After Valjean is released from forced labor 19 years after stealing a loaf of bread, his guard Javert nastily reminds him that he is still on parole and will be known as a convict for the rest of his life. Valjean then steals silver from a bishop who gives him shelter and is stunned when the bishop forgives him. On the spot, Valjean vows to reform his life, even though that means breaking parole.

The story resumes nine years later as Valjean is now one town’s benevolent mayor. The newly assigned police inspector, Javert, immediately suspects the mayor is the prisoner he once guarded. Meanwhile, Valjean is too late to save the life of sickly prostitute Fantine but promises to look after her daughter, Cosette, currently a servant girl to unscrupulous innkeepers.

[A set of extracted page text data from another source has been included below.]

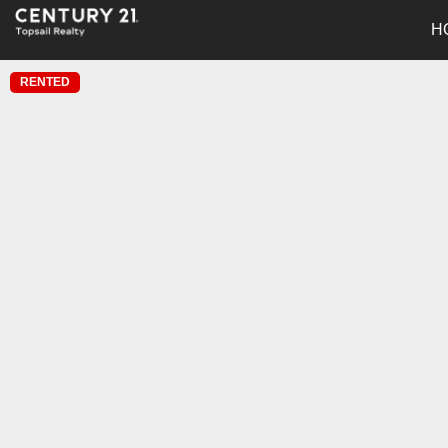
H
RENTED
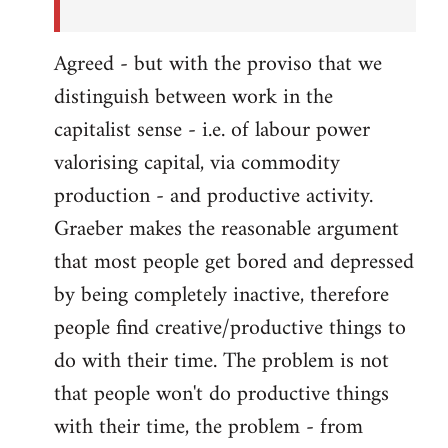
Agreed - but with the proviso that we
distinguish between work in the
capitalist sense - i.e. of labour power
valorising capital, via commodity
production - and productive activity.
Graeber makes the reasonable argument
that most people get bored and depressed
by being completely inactive, therefore
people find creative/productive things to
do with their time. The problem is not
that people won't do productive things
with their time, the problem - from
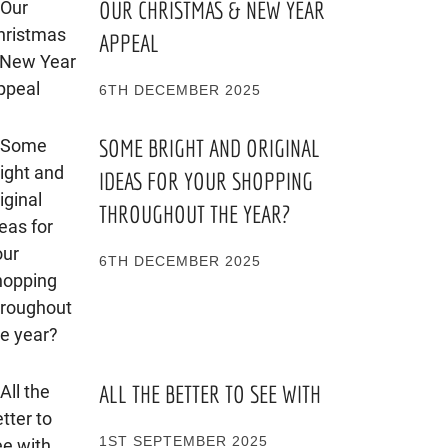
OUR CHRISTMAS & NEW YEAR
APPEAL
6TH DECEMBER 2025
SOME BRIGHT AND ORIGINAL
IDEAS FOR YOUR SHOPPING
THROUGHOUT THE YEAR?
6TH DECEMBER 2025
ALL THE BETTER TO SEE WITH
1ST SEPTEMBER 2025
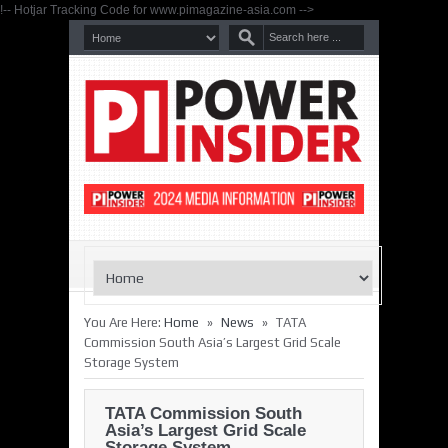
!-- Hotjar Tracking Code for www.pimagazine-asia.com -->
»
»
You Are Here:
Home
News
TATA
Commission South Asia’s Largest Grid Scale
Storage System
TATA Commission South
Asia’s Largest Grid Scale
Storage System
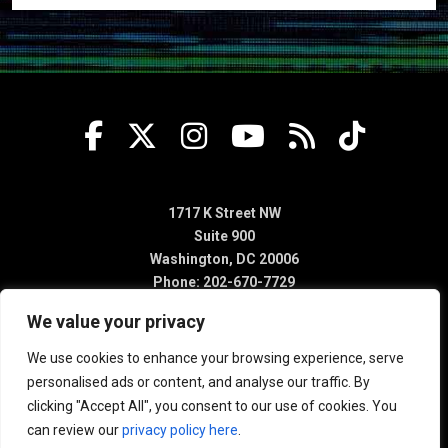
1717 K Street NW
Suite 900
Washington, DC 20006
Phone: 202-670-7729
We value your privacy
We use cookies to enhance your browsing experience, serve
personalised ads or content, and analyse our traffic. By
clicking "Accept All", you consent to our use of cookies. You
can review our
privacy policy here
.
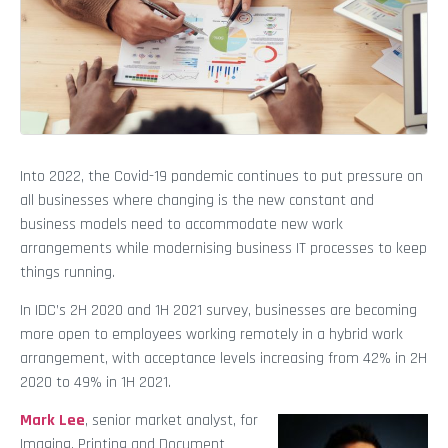
Into 2022, the Covid-19 pandemic continues to put pressure on
all businesses where changing is the new constant and
business models need to accommodate new work
arrangements while modernising business IT processes to keep
things running.
In IDC’s 2H 2020 and 1H 2021 survey, businesses are becoming
more open to employees working remotely in a hybrid work
arrangement, with acceptance levels increasing from 42% in 2H
2020 to 49% in 1H 2021.
Mark Lee
, senior market analyst, for
Imaging, Printing and Document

The innkeepers are played by Helena Bonham Carter and Sacha Baron Cohen, veterans of the film musical “Sweeney Todd” (he must have forgiven her for slashing his throat). Bonham Carter and Cohen liven things up by performing the comic “Master of the House,” the only number performed with the full pomp of a stage musical.

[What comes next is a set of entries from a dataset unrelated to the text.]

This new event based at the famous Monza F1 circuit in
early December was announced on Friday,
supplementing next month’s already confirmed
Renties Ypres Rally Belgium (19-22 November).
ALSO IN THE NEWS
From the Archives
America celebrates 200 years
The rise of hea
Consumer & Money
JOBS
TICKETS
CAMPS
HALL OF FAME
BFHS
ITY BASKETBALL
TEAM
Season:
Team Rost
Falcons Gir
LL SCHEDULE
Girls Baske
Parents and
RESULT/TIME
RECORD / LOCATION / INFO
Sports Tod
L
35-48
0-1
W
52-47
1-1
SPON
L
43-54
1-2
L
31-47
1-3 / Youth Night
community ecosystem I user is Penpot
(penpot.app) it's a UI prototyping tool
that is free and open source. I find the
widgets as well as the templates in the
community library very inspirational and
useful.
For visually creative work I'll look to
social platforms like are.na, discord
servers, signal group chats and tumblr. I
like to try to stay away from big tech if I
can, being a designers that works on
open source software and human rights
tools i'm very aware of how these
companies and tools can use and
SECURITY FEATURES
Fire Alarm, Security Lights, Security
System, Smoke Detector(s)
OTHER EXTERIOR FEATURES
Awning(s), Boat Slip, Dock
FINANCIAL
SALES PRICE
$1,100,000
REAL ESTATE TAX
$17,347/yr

The story jumps ahead another 10 years with Cosette a teenager played by Amanda Seyfried, star of a much different musical, “Mama Mia!” The doomed Paris Rebellion of 1832 is brewing, and Cosette falls for one of the revolutionary leaders, Marius (Eddie Redmayne).

This chapter forms the bulk of the film, which is unfortunate because much of it focuses on a love triangle with Éponine (Samatha Barks) as the neglected third person. Cosette and Marius are as virtuous and dull a pair of lovers as 19th century literature has to offer, and all the singing in the world can’t change that.

As it was on the stage, “Les Misérables” is a “sung-through” musical with little spoken dialogue, which makes it practically an opera. Hooper’s devotion to the score is reverential, and fans will require no less. But Hooper’s approach gets in the way of simple storytelling.